The low tables that typify Japanese furniture became Anglicized and it became the long low table that we are familiar with today.
The function of the tea table, sofa table (the high table that sits behind the sofa), end table and coffee table are all more or less the same. It’s a place to put your tea cup or coffee cup between sips and keep the coffee pot and other things like cream, sugar, spoons, or coffee cake within reach.
The living room or drawing room is a less formal place than a dining room to have a small meal like afternoon coffee or tea. Though those of you who have had afternoon tea know that it does have a formality all its own.
Having coffee in the comfort of a space like the living room, creates a space that invites conversation. I think that’s why places like Starbucks provides not only straight back chairs and regular café tables but also comfy club chair style seating with small low coffee tables.

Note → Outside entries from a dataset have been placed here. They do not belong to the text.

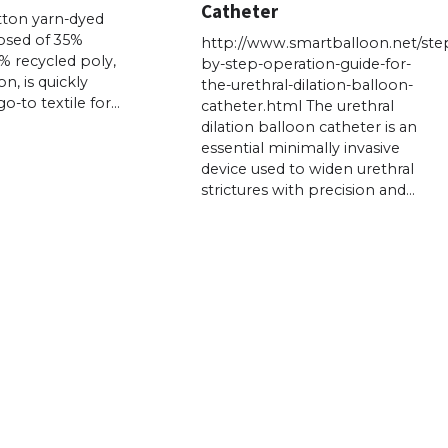
Catheter
tton yarn-dyed
osed of 35%
http://www.smartballoon.net/ste
% recycled poly,
by-step-operation-guide-for-
n, is quickly
the-urethral-dilation-balloon-
-to textile for…
catheter.html The urethral
dilation balloon catheter is an
essential minimally invasive
device used to widen urethral
strictures with precision and…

In the last few years however, the coffee table seems to be an endangered species. There have been the large rectangular upholstered ottomans that have taken over from the more traditional style coffee tables. I have found that these new enlarged ottomans are not nearly as practical as the more table-like coffee tables, even if you use a large serving tray to provide a hard level surface.
I think that part of the reason why coffee tables were such a late innovation in home décor is because coffee and especially the coffeehouse, was considered the domain of men. The home was a feminine space and tea which was more refined was the hot beverage of choice. Tea tables were part of the domestic furniture scene since 1750 whereas coffee tables have only been in existence since the 1870’s.
Q: Do you have a coffee table as part of your home furniture? What do you use it for mainly?
Until Next Time,
May your coffee always be freshly brewed!